In the 1990s, automation killed off some jobs but added so much productivity to other jobs that the economy as a whole did very well, so the employer-employee relationship did not change greatly. But as the century turned, computers got smarter and began to displace more workers and, worse yet, globalization resulted in the offshoring of hundreds of thousands of manufacturing jobs. Employers were happy with the reduced cost of foreign workers and the quality of their work, while the absenteeism and attitude of these foreign workers were somebody else’s problem. To find steady work, many former employees of manufacturing jobs now had to shift to service jobs and lower their expectations for the work environment, for respect, and even for living wages.

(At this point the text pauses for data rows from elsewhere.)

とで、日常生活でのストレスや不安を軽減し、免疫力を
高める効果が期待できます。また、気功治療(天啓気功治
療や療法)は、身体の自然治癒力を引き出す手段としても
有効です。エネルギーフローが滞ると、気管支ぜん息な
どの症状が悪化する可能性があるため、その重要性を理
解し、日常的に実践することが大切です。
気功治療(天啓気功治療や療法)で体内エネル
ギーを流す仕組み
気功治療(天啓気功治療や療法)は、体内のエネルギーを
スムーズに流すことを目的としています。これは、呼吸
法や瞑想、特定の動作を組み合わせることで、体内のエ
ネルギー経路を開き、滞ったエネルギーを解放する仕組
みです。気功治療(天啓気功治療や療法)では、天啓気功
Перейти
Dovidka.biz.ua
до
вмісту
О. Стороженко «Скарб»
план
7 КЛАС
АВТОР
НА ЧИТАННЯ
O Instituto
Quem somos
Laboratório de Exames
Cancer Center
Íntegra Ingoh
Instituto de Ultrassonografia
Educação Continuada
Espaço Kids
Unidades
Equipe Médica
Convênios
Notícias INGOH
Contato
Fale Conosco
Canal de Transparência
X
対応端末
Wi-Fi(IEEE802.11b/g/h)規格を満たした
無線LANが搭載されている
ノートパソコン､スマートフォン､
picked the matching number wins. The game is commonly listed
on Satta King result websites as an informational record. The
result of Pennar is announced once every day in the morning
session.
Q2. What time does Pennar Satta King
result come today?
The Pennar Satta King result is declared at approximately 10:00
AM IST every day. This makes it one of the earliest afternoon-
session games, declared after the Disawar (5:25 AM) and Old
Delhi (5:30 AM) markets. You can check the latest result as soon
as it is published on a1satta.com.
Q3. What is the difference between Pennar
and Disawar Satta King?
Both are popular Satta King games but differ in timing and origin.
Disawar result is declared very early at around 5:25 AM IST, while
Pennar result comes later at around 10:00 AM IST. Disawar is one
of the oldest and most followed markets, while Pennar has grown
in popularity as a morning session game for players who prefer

The latest dislocation is the arrival of what is often called on-demand work or the “Uberization” of the workforce. Technology now makes it possible for employers to take on workers for assignments that last only a few hours or less. The work may be driving passengers for Uber or Lyft, performing cleaning or other home services for Handy (formerly Handybook), or doing almost any kind of low- to moderate-skill task for TaskRabbit or Mechanical Turk. By using these temporary workers, who are classified as independent contractors rather than employees, employers can still meet their expectations for low cost, and customer feedback about individual workers ensures that the quality of work output and perhaps workers’ displayed attitude will not suffer. Absenteeism is not a problem as long as there is a sufficient pool of interchangeable workers. Some workers are able to earn better than a living wage in these arrangements, but many do not, and few can count on steady employment or respect in this relationship.

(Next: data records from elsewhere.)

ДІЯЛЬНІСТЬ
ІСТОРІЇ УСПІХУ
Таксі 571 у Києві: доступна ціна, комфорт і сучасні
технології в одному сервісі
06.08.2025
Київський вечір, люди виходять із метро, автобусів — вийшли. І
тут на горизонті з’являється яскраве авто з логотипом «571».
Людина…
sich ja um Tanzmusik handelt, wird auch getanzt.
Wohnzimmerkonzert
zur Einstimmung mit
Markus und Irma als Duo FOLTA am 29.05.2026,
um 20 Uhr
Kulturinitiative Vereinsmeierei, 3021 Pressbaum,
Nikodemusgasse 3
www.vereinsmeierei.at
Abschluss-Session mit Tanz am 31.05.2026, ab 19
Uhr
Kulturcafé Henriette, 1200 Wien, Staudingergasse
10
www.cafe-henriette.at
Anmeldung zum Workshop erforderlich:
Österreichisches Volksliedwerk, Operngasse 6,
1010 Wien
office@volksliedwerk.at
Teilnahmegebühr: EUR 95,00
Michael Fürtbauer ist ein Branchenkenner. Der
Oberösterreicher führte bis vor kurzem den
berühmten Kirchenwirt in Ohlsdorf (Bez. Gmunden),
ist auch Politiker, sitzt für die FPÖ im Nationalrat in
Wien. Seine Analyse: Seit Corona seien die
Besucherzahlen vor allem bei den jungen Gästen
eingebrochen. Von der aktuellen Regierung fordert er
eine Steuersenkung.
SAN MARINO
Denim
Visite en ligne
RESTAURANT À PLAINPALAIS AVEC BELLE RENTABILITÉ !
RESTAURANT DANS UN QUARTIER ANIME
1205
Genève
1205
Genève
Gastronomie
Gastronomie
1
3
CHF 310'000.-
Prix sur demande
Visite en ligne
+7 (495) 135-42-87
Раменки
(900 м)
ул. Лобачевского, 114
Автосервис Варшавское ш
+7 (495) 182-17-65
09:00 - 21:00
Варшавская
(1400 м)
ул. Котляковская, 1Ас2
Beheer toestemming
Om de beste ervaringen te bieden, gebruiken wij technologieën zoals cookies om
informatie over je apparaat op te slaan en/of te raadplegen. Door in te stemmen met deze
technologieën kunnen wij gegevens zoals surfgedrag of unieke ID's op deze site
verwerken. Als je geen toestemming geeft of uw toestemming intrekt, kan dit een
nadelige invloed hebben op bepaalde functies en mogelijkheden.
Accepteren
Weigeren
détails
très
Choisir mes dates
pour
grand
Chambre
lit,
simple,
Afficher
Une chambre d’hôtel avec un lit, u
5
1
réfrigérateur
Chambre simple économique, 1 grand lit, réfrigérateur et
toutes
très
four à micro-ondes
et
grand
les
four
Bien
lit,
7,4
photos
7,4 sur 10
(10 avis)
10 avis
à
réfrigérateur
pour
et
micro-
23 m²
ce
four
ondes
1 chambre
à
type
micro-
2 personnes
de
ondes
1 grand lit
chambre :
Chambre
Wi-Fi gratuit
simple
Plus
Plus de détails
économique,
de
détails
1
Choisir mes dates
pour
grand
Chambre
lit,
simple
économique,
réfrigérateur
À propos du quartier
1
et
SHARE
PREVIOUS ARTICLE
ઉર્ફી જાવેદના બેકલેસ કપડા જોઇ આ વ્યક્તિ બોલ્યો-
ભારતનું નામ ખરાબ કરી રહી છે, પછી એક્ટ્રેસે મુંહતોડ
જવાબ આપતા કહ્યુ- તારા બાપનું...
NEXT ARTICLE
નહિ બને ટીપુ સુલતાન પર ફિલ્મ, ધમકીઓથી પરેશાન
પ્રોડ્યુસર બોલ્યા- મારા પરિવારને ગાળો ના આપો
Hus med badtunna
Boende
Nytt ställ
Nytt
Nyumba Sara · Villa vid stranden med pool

It is possible that many workers have become so beaten down, especially following the Great Recession, that they have lowered their expectations to the point where they can accept this new relationship. But several lawsuits are revealing small but significant instances in which employers’ expectations are out of synch with the realities of using on-demand workers. Last year, FedEx drivers won an appeals court ruling that they are not independent contractors, because the employer requires them to wear company uniforms, drive company vehicles, and maintain company standards for grooming. A current lawsuit against Handy makes a similar argument, stating that the employer does not treat its workers as contractors because it requires them to adhere to strict guidelines on matters such as what clothes to wear, when to ring customers’ doorbells, when to listen to music, and how to use the bathroom. Still another lawsuit, this one also against Handy, happened when the company stopped using a contractor because she subcontracted the work to her sister.

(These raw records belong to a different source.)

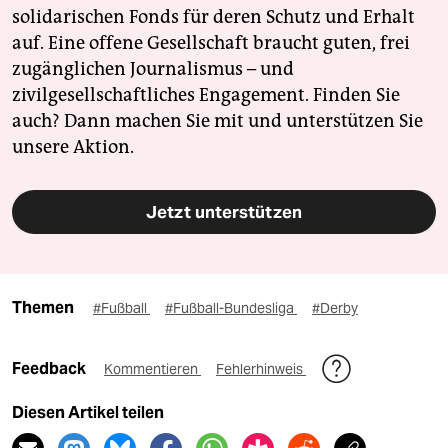
solidarischen Fonds für deren Schutz und Erhalt
auf. Eine offene Gesellschaft braucht guten, frei
zugänglichen Journalismus – und
zivilgesellschaftliches Engagement. Finden Sie
auch? Dann machen Sie mit und unterstützen Sie
unsere Aktion.
Jetzt unterstützen
Themen
#Fußball
#Fußball-Bundesliga
#Derby
Feedback
Kommentieren
Fehlerhinweis
Diesen Artikel teilen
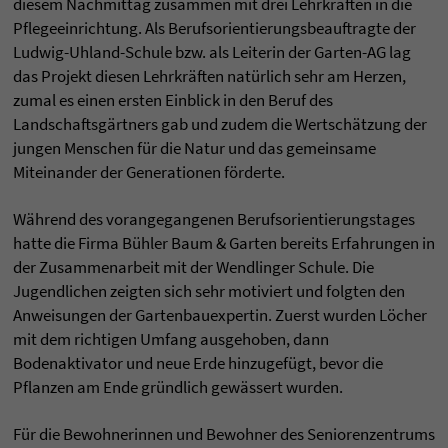
diesem Nachmittag zusammen mit drei Lehrkräften in die
Pflegeeinrichtung. Als Berufsorientierungsbeauftragte der
Ludwig-Uhland-Schule bzw. als Leiterin der Garten-AG lag
das Projekt diesen Lehrkräften natürlich sehr am Herzen,
zumal es einen ersten Einblick in den Beruf des
Landschaftsgärtners gab und zudem die Wertschätzung der
jungen Menschen für die Natur und das gemeinsame
Miteinander der Generationen förderte.
Während des vorangegangenen Berufsorientierungstages
hatte die Firma Bühler Baum & Garten bereits Erfahrungen in
der Zusammenarbeit mit der Wendlinger Schule. Die
Jugendlichen zeigten sich sehr motiviert und folgten den
Anweisungen der Gartenbauexpertin. Zuerst wurden Löcher
mit dem richtigen Umfang ausgehoben, dann
Bodenaktivator und neue Erde hinzugefügt, bevor die
Pflanzen am Ende gründlich gewässert wurden.
Für die Bewohnerinnen und Bewohner des Seniorenzentrums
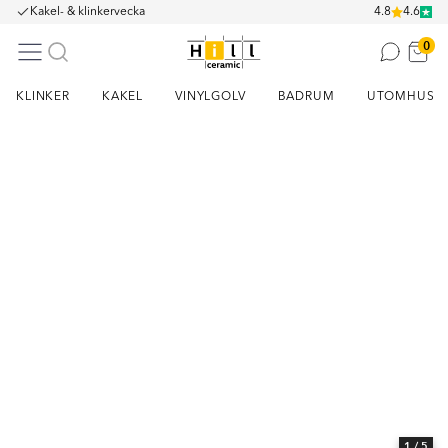
Kakel- & klinkervecka
4.8
4.6
0
KLINKER
KAKEL
VINYLGOLV
BADRUM
UTOMHUS
Item
1
of
5
1
/ 5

In the traditional employer-employee relationship, the worker’s expectations of good work conditions and a living wage were guaranteed by laws that governed workplace safety, minimum wage, overtime pay, Social Security payments, unemployment insurance, and the right to unionization. These laws mostly do not apply to on-demand work situations. On-demand workers may also face new kinds of liabilities. For example, when I was a full-time employee and drove from my office to a meeting at another site, my employer provided insurance coverage for the trip. Uber drivers, on the other hand, are insured by Uber only for the time when they have a passenger in their car; they are not covered when they drive to, from, or between assignments.

Perhaps what is needed is a new category of worker, “dependent contractor,” who would have some protections that independent contractors lack. A court in Canada ruled that this kind of worker has the right to reasonable notice of termination. Germany recognizes several rights for these workers.

Can the United States protect on-demand workers? I am pessimistic. The major constituencies that influence workplace policy are the corporations and the unions. Most corporations are not interested in making these concessions to workers, and few on-demand workers are union members.